*BRIEF*: What lines of the data below include the word "تومان"? Report them by copying each.

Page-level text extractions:
-- Opening Marker --

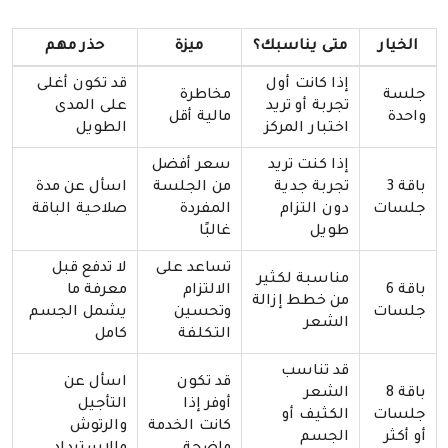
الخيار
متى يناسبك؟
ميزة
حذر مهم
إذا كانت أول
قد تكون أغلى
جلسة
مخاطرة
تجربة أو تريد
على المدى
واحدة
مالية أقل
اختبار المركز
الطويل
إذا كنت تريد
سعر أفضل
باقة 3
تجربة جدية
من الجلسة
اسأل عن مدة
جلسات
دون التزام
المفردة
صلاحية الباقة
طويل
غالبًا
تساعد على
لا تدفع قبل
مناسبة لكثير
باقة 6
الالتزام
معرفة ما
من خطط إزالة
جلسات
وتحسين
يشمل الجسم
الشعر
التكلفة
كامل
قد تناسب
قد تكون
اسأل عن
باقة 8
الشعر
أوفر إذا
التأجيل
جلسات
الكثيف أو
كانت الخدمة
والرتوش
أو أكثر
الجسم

-- Closing Marker --
-- Opening Marker --

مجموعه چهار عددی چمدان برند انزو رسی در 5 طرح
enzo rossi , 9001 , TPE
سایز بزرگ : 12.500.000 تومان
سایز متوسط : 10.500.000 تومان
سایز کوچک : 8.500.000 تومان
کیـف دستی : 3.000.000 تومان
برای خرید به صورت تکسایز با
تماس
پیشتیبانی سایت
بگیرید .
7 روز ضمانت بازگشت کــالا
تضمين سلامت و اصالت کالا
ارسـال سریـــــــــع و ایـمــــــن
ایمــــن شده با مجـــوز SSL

-- Closing Marker --
-- Opening Marker --

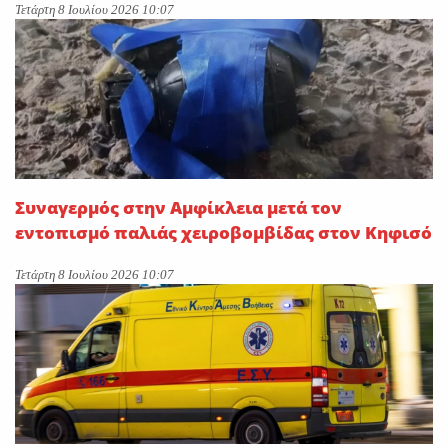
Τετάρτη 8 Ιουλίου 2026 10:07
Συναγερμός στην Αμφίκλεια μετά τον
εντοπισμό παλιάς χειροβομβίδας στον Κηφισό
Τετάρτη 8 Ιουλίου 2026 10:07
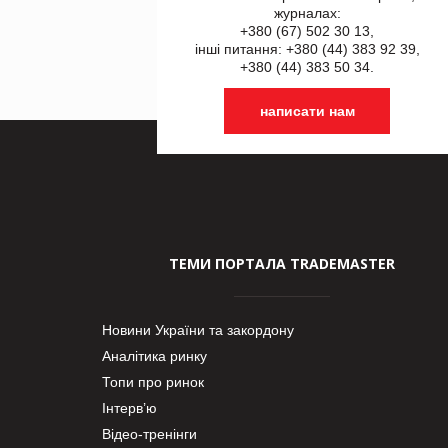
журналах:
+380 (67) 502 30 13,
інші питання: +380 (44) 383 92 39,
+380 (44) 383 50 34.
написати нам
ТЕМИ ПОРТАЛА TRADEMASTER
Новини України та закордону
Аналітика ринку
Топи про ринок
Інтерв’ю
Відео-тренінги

-- Closing Marker --

*SOLUTION TO THE PROBLEM*:
سایز بزرگ : 12.500.000 تومان
سایز متوسط : 10.500.000 تومان
سایز کوچک : 8.500.000 تومان
کیـف دستی : 3.000.000 تومان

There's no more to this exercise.